In high school I had a government teacher once ask me, “If Jesus came to America, would He be a Democrat or a Republican?” The question was loaded, but I had my answer quickly ready to fire. I stood there in my JROTC uniform, knowing full well that he was aware of my personal religious and political views, and responded with all the confidence in the world: “He’d be a Republican!”
The class groaned, still others seemed taken aback with the certainty that I answered with. My teacher simply chuckled. I knew I was outnumbered in the class by the collective response (including his), but I doubled down. I followed up my answer tenaciously, ready to wage ideological war, “Well, how about you, what do you think, what’s your view?” He looked at me, almost despairingly at the unfounded assurance in my demeanor, and said, “Honestly, I think if Jesus came to America, He’d be deeply disappointed with both parties and the country as a whole.”
His answer hit me like a ton of bricks. It wasn’t even a debate, but I knew I lost.
We all have our own views on various issues. Some of these views are grounded in tradition, while others are the result of personal experiences; whatever the case, all of our views should be questioned.
Now when I say questioned, what I mean is the process of asking yourself:
1. What do I believe?
2. Why do I believe it?
3. Does it make sense?
I must add that on the surface it may appear we know the answers to these questions. The reality, however, is we typically don’t spend enough time thinking critically on the views we maintain, not to mention their subsequent implications.

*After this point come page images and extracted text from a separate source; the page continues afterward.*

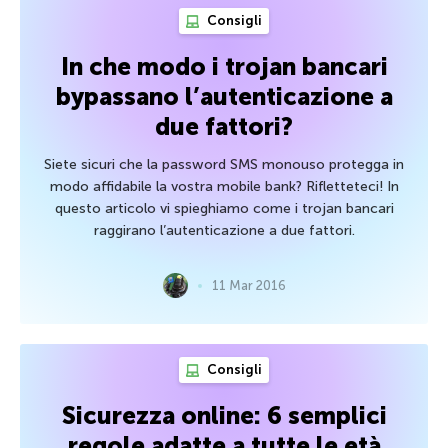
Consigli
In che modo i trojan bancari
bypassano l’autenticazione a
due fattori?
Siete sicuri che la password SMS monouso protegga in
modo affidabile la vostra mobile bank? Rifletteteci! In
questo articolo vi spieghiamo come i trojan bancari
raggirano l’autenticazione a due fattori.
11 Mar 2016
Consigli
Sicurezza online: 6 semplici
regole adatte a tutte le età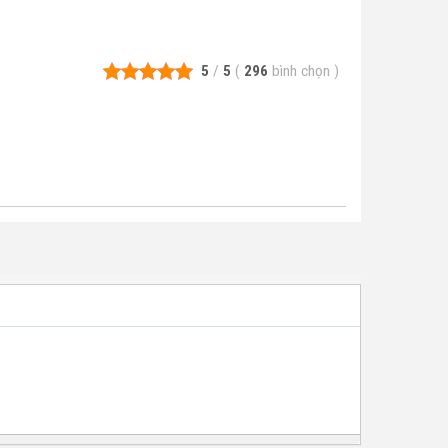
5
/
5
(
296
bình chọn
)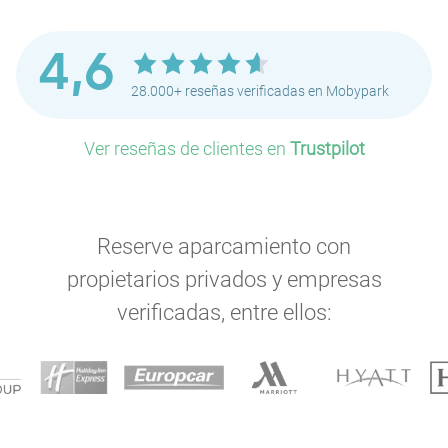
4,6
28.000+ reseñas verificadas en Mobypark
Ver reseñas de clientes en
Trustpilot
Reserve aparcamiento con
propietarios privados y empresas
verificadas, entre ellos: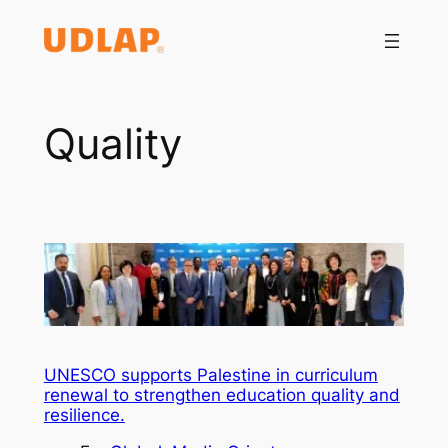
Saltar
al
contenido
Quality
UNESCO supports Palestine in curriculum
renewal to strengthen education quality and
resilience.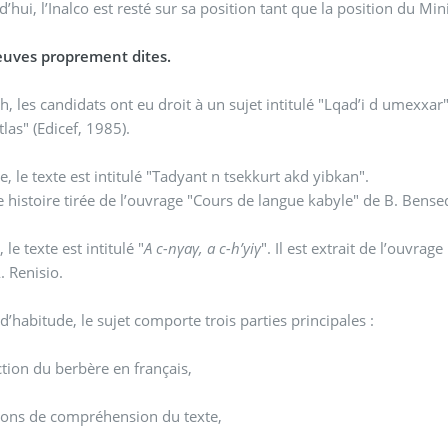
’hui, l’Inalco est resté sur sa position tant que la position du Mini
euves proprement dites.
h, les candidats ont eu droit à un sujet intitulé "Lqad’i d umexxar".
las" (Edicef, 1985).
e, le texte est intitulé "Tadyant n tsekkurt akd yibkan".
e histoire tirée de l’ouvrage "Cours de langue kabyle" de B. Bense
, le texte est intitulé "
A c-nγaγ, a c-h’yiγ
". Il est extrait de l’ouvra
. Renisio.
habitude, le sujet comporte trois parties principales :
ion du berbère en français,
ons de compréhension du texte,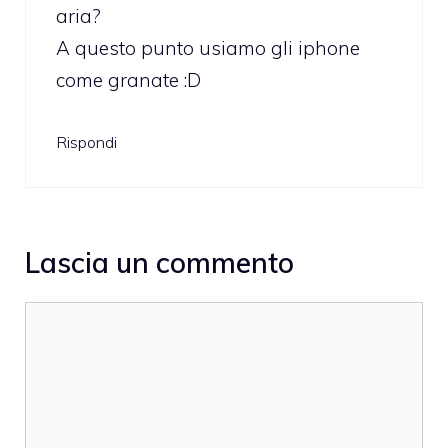
aria?
A questo punto usiamo gli iphone
come granate :D
Rispondi
Lascia un commento
Commento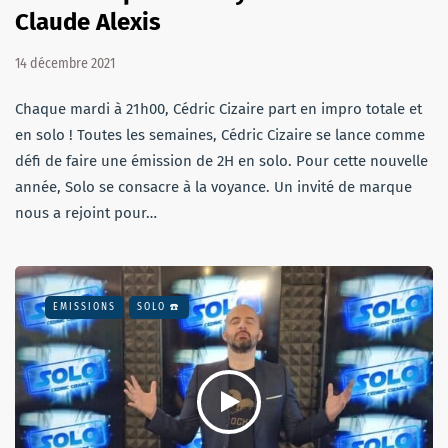
Claude Alexis
14 décembre 2021
Chaque mardi à 21h00, Cédric Cizaire part en impro totale et
en solo ! Toutes les semaines, Cédric Cizaire se lance comme
défi de faire une émission de 2H en solo. Pour cette nouvelle
année, Solo se consacre à la voyance. Un invité de marque
nous a rejoint pour…
EMISSIONS
SOLO ☎️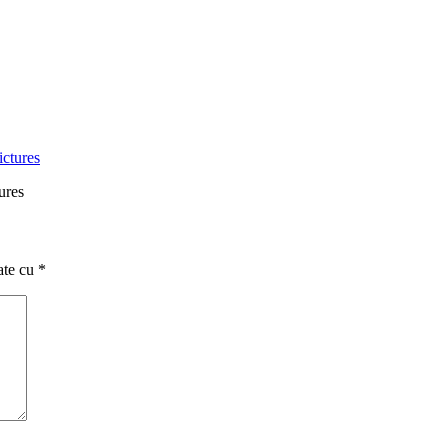
ures
ate cu
*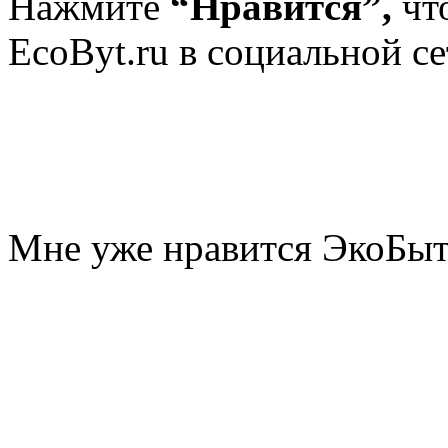
Нажмите
“Нравится”,
чт
EcoByt.ru в социальной се
Мне уже нравится ЭкоБы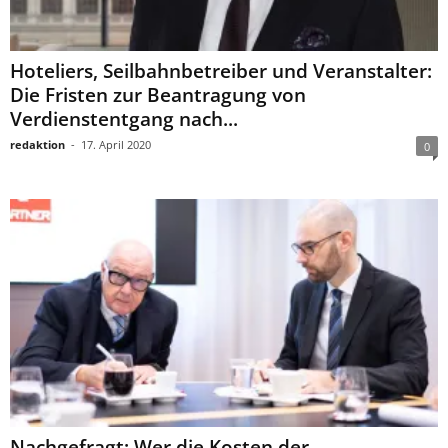
Hoteliers, Seilbahnbetreiber und Veranstalter:
Die Fristen zur Beantragung von
Verdienstentgang nach...
redaktion
-
17. April 2020
0
Nachgefragt: Wer die Kosten der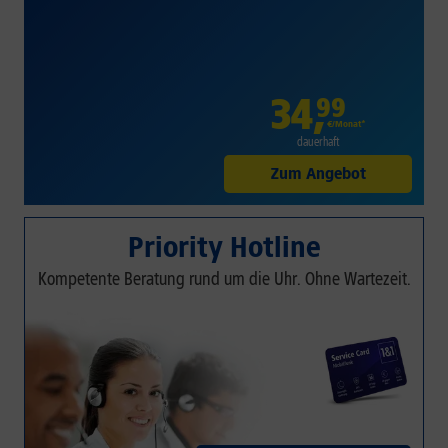
34
,
99
€/Monat*
dauerhaft
Zum Angebot
Priority Hotline
Kompetente Beratung rund um die Uhr. Ohne Wartezeit.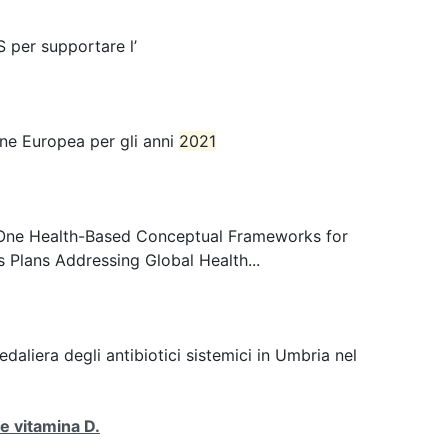
S per supportare l’
ne Europea per gli anni
2021
u “One Health-Based Conceptual Frameworks for
Plans Addressing Global Health...
pedaliera degli antibiotici sistemici in Umbria nel
 e vitamina D.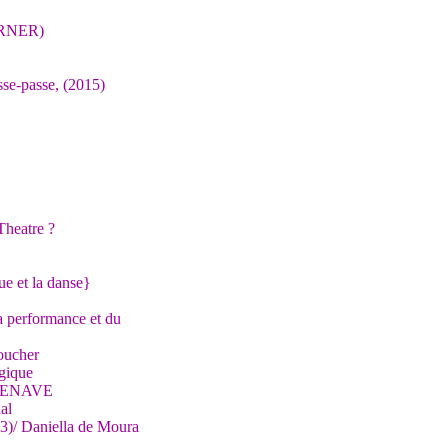
ORNER)
sse-passe, (2015)
Theatre ?
ue et la danse}
la performance et du
toucher
gique
ORDENAVE
al
3)/ Daniella de Moura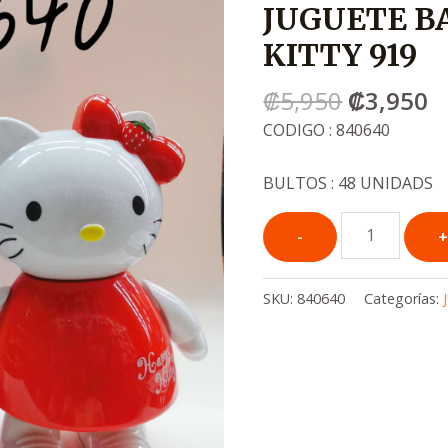
JUGUETE B
era:
e
.
.
KITTY 919
₡5,950
₡
₡
5,950
₡
3,950
CODIGO : 840640
BULTOS : 48 UNIDADS
SKU:
840640
Categorías: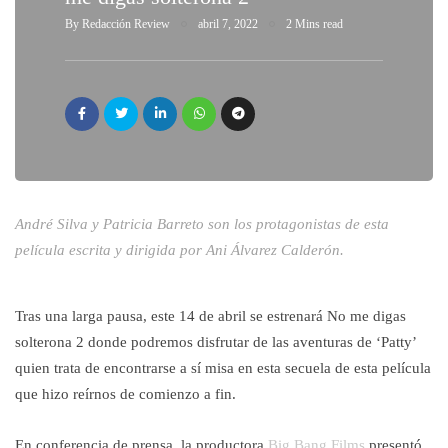
By
Redacción Review
abril 7, 2022
2 Mins read
André Silva y Patricia Barreto son los protagonistas de esta
película escrita y dirigida por Ani Álvarez Calderón.
Tras una larga pausa, este 14 de abril se estrenará No me digas
solterona 2 donde podremos disfrutar de las aventuras de ‘Patty’
quien trata de encontrarse a sí misa en esta secuela de esta película
que hizo reírnos de comienzo a fin.
En conferencia de prensa, la productora
Big Bang Films
presentó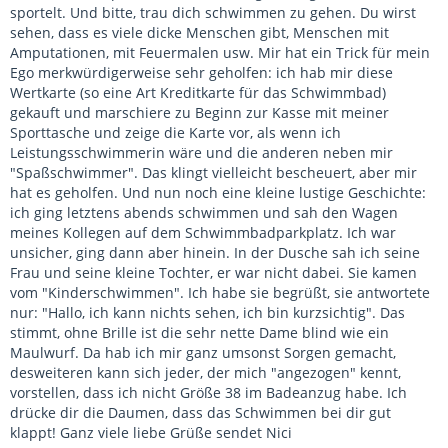
sportelt. Und bitte, trau dich schwimmen zu gehen. Du wirst
sehen, dass es viele dicke Menschen gibt, Menschen mit
Amputationen, mit Feuermalen usw. Mir hat ein Trick für mein
Ego merkwürdigerweise sehr geholfen: ich hab mir diese
Wertkarte (so eine Art Kreditkarte für das Schwimmbad)
gekauft und marschiere zu Beginn zur Kasse mit meiner
Sporttasche und zeige die Karte vor, als wenn ich
Leistungsschwimmerin wäre und die anderen neben mir
"Spaßschwimmer". Das klingt vielleicht bescheuert, aber mir
hat es geholfen. Und nun noch eine kleine lustige Geschichte:
ich ging letztens abends schwimmen und sah den Wagen
meines Kollegen auf dem Schwimmbadparkplatz. Ich war
unsicher, ging dann aber hinein. In der Dusche sah ich seine
Frau und seine kleine Tochter, er war nicht dabei. Sie kamen
vom "Kinderschwimmen". Ich habe sie begrüßt, sie antwortete
nur: "Hallo, ich kann nichts sehen, ich bin kurzsichtig". Das
stimmt, ohne Brille ist die sehr nette Dame blind wie ein
Maulwurf. Da hab ich mir ganz umsonst Sorgen gemacht,
desweiteren kann sich jeder, der mich "angezogen" kennt,
vorstellen, dass ich nicht Größe 38 im Badeanzug habe. Ich
drücke dir die Daumen, dass das Schwimmen bei dir gut
klappt! Ganz viele liebe Grüße sendet Nici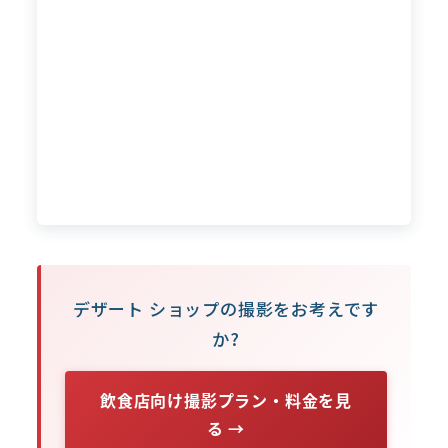
デザート ショップの撮影をお考えです
か?
飲食店向け撮影プラン・料金を見
る →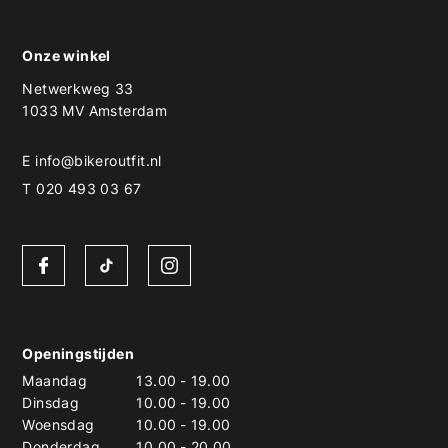
Onze winkel
Netwerkweg 33
1033 MV Amsterdam
E
info@bikeroutfit.nl
T 020 493 03 67
Openingstijden
Maandag
13.00
-
19.00
Dinsdag
10.00
-
19.00
Woensdag
10.00
-
19.00
Donderdag
10.00
-
20.00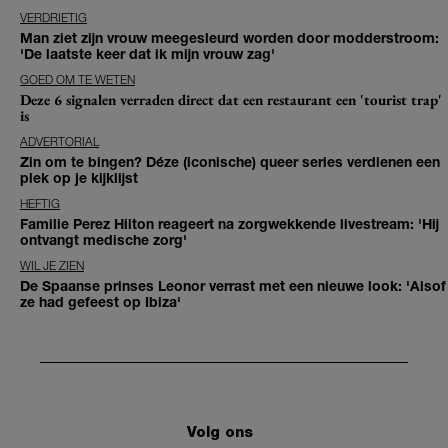
VERDRIETIG
Man ziet zijn vrouw meegesleurd worden door modderstroom:
'De laatste keer dat ik mijn vrouw zag'
GOED OM TE WETEN
Deze 6 signalen verraden direct dat een restaurant een 'tourist trap'
is
ADVERTORIAL
Zin om te bingen? Déze (iconische) queer series verdienen een
plek op je kijklijst
HEFTIG
Familie Perez Hilton reageert na zorgwekkende livestream: 'Hij
ontvangt medische zorg'
WIL JE ZIEN
De Spaanse prinses Leonor verrast met een nieuwe look: 'Alsof
ze had gefeest op Ibiza'
Volg ons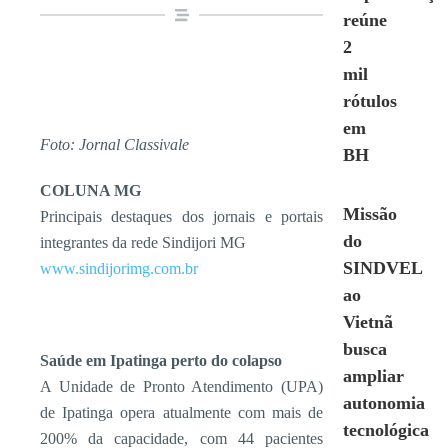
reúne
2
mil
rótulos
em
Foto: Jornal Classivale
BH
COLUNA MG
Missão
Principais destaques dos jornais e portais
do
integrantes da rede Sindijori MG
SINDVEL
www.sindijorimg.com.br
ao
Vietnã
busca
Saúde em Ipatinga perto do colapso
ampliar
A Unidade de Pronto Atendimento (UPA)
autonomia
de Ipatinga opera atualmente com mais de
tecnológica
200% da capacidade, com 44 pacientes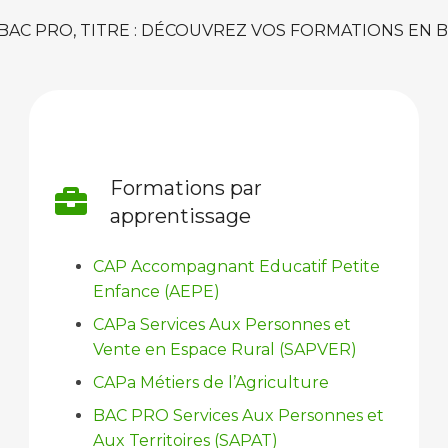
 BAC PRO, TITRE : DÉCOUVREZ VOS FORMATIONS EN 
Formations par
apprentissage
CAP Accompagnant Educatif Petite
Enfance (AEPE)
CAPa Services Aux Personnes et
Vente en Espace Rural (SAPVER)
CAPa Métiers de l’Agriculture
BAC PRO Services Aux Personnes et
Aux Territoires (SAPAT)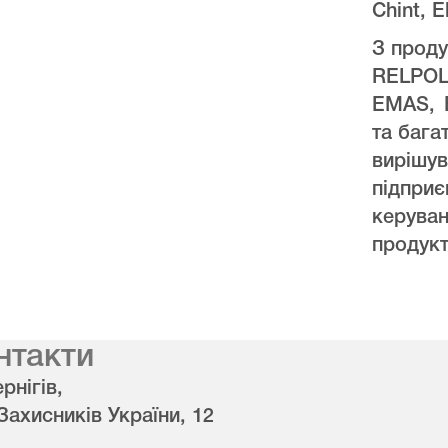
Chint, E
З проду
RELPO
EMAS, 
та бага
виріш
підпри
керува
продукт
нтакти
рнігів,
 Захисників України, 12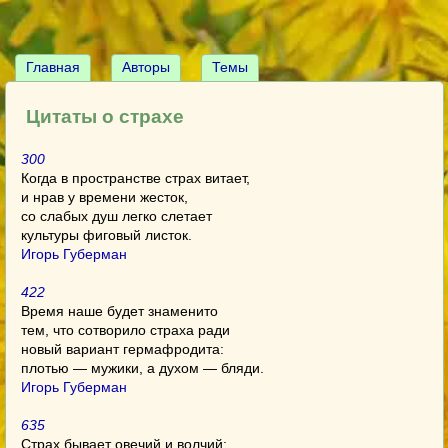
Главная
Авторы
Темы
Цитаты о страхе
300
Когда в пространстве страх витает,
и нрав у времени жесток,
со слабых душ легко слетает
культуры фиговый листок.
Игорь Губерман
422
Время наше будет знаменито
тем, что сотворило страха ради
новый вариант гермафродита:
плотью — мужики, а духом — бляди.
Игорь Губерман
635
Страх бывает овечий и волчий: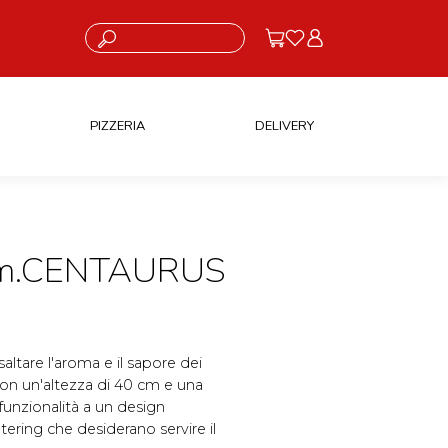
Cosa stai cercando?
PIZZERIA
DELIVERY
m.CENTAURUS
altare l'aroma e il sapore dei
 con un'altezza di 40 cm e una
funzionalità a un design
atering che desiderano servire il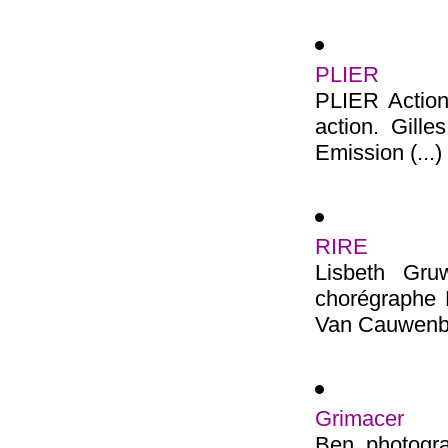
PLIER
PLIER Action 
action. Gille
Emission (...)
RIRE
Lisbeth Gr
chorégraphe 
Van Cauwenber
Grimacer
Ben, photogr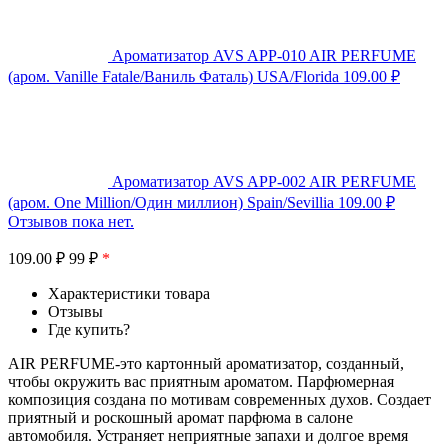
Ароматизатор AVS APP-010 AIR PERFUME
(аром. Vanille Fatale/Ваниль Фаталь) USA/Florida
109.00
₽
Ароматизатор AVS APP-002 AIR PERFUME
(аром. One Million/Один миллион) Spain/Sevillia
109.00
₽
Отзывов пока нет.
109.00
₽
99 ₽
*
Характеристики товара
Отзывы
Где купить?
AIR PERFUME-это картонный ароматизатор, созданный,
чтобы окружить вас приятным ароматом. Парфюмерная
композиция создана по мотивам современных духов. Создает
приятный и роскошный аромат парфюма в салоне
автомобиля. Устраняет неприятные запахи и долгое время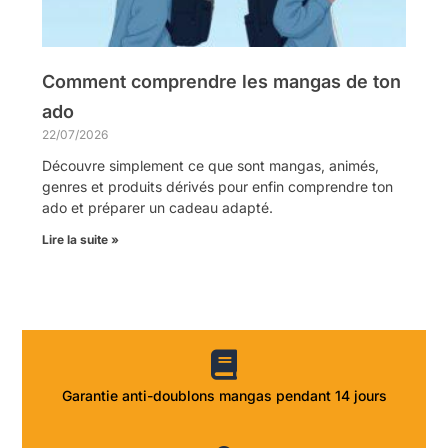
Comment comprendre les mangas de ton
ado
22/07/2026
Découvre simplement ce que sont mangas, animés,
genres et produits dérivés pour enfin comprendre ton
ado et préparer un cadeau adapté.
Lire la suite »
Garantie anti-doublons mangas pendant 14 jours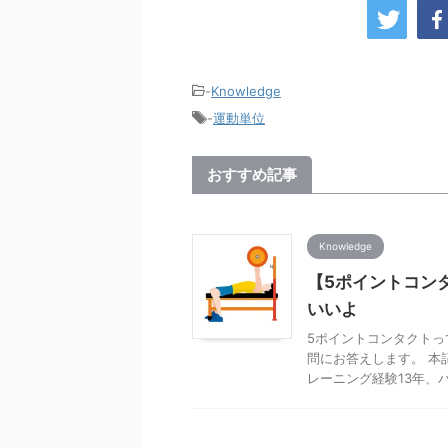
-
Knowledge
-
運動単位
おすすめ記事
Knowledge
【5ポイントコン
いいよ
5ポイントコンタクトっ
問にお答えします。 本
レーニング経験13年、パー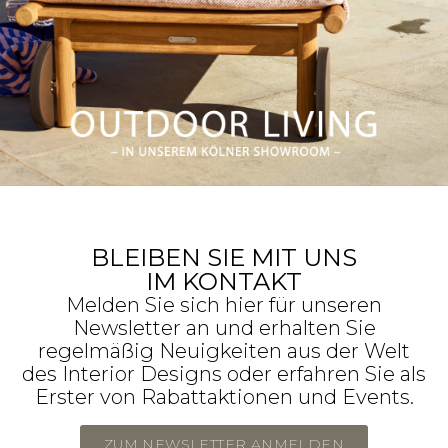
Outdoor
Living
BLEIBEN SIE MIT UNS
IM KONTAKT
Prospekt
Melden Sie sich hier für unseren
Newsletter an und erhalten Sie
regelmäßig Neuigkeiten aus der Welt
Jetzt ansehen
des Interior Designs oder erfahren Sie als
Erster von Rabattaktionen und Events.
ZUM NEWSLETTER ANMELDEN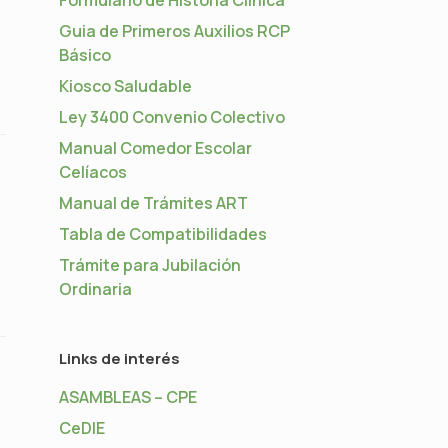
Guia de Primeros Auxilios RCP
Básico
Kiosco Saludable
Ley 3400 Convenio Colectivo
Manual Comedor Escolar
Celíacos
Manual de Trámites ART
Tabla de Compatibilidades
Trámite para Jubilación
Ordinaria
Links de interés
ASAMBLEAS – CPE
CeDIE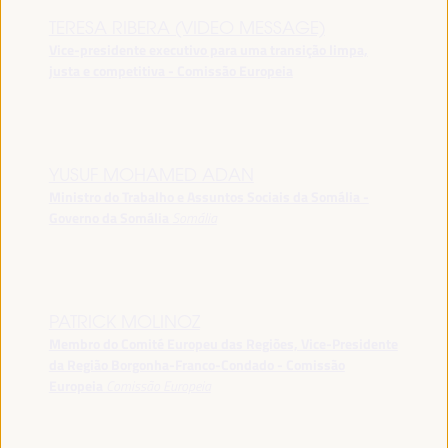
TERESA RIBERA (VIDEO MESSAGE)
Vice-presidente executivo para uma transição limpa,
justa e competitiva - Comissão Europeia
YUSUF MOHAMED ADAN
Ministro do Trabalho e Assuntos Sociais da Somália -
Governo da Somália
Somália
PATRICK MOLINOZ
Membro do Comité Europeu das Regiões, Vice-Presidente
da Região Borgonha-Franco-Condado - Comissão
Europeia
Comissão Europeia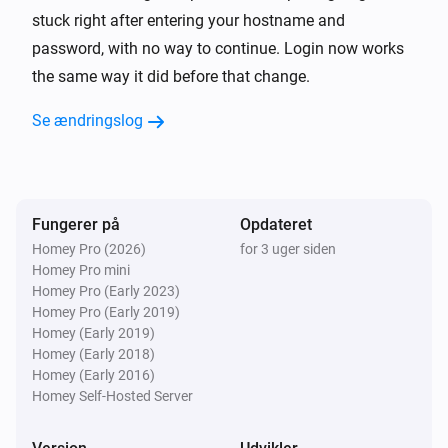
stuck right after entering your hostname and
TP-Link Deco
password, with no way to continue. Login now works
Genstart
the same way it did before that change.
Se ændringslog
Fungerer på
Opdateret
Homey Pro (2026)
for 3 uger siden
Homey Pro mini
Homey Pro (Early 2023)
Homey Pro (Early 2019)
Homey (Early 2019)
Homey (Early 2018)
Homey (Early 2016)
Homey Self-Hosted Server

As such, I invite you to question your views for three very specific reasons:
You Could Be Wrong
Most people, I would venture to say, do not like to open themselves up to the possibility of being wrong on a particular topic. This is especially true when dealing with deeply held convictions. For whatever reason, we build walls around our views, unwilling to consider the prospect of error.
Unfortunately, in doing so, we can perpetuate a level of ignorance that is both unhealthy and senseless. It seems that if walls are built around our views, pride is the brick used to build them.
Pride is blinding. Pride distances us from others; it keeps us secluded from the rest of the world around us. That is not to say that pride does not have its moments of proper application, it just means that it can be especially detrimental to the process of understanding and interpersonal relationship building.
Not only that, but pride also inhibits our own ability to see where we may be wrong on a certain topic.
It Demonstrates Real Maturity
Questioning our views is no sign of weakness. Neither is it indicative of waning faith. The willingness to question our own outlooks demonstrates a sense of selflessness; an understanding that the world is much larger and more diverse than our own comfortable corners.
Real maturity is being able to question our beliefs and not be shaken to our cores. An individual who rejects the notion of questioning their views is one who has yet to discover the importance of seeking out truth.
These individuals live isolated lives, empowered by the voices within their echo chambers.
It Measures The Strength Of Your View
Any conviction, outlook or belief must be able to withstand the test of questioning.
It’s funny, this point is as practical as it gets, and yet it’s rarely exercised.
The reality is, if questioning can easily poke holes into our views, then maybe they’re not views worth having. Thus, my suggestion is to not only allow yourself but others as well to question your convictions.
Challenge your outlooks from multiple angles. Consider all the implications of applying your view. Have someone with an opposing outlook challenge you. If your conviction can hold its own, great! If it appears weak, either fortify it by substantiating your claim or replace it entirely.
I am not a fan of group identity. I am a fan of individualism. Mind you, I say that with the understanding that our individualism often leads us in the direction of particular groups.
However, what I mean specifically by individualism, is that we ought to live lives of individualistic thought. Such thinking demands a critical evaluation of our views. Fortunately, in doing so, we have the prospect of weeding out weak thinking and reinforcing sound viewpoints.
Have convictions. Have ideals. Have views, but have them be the ones that have stood the test of questioning.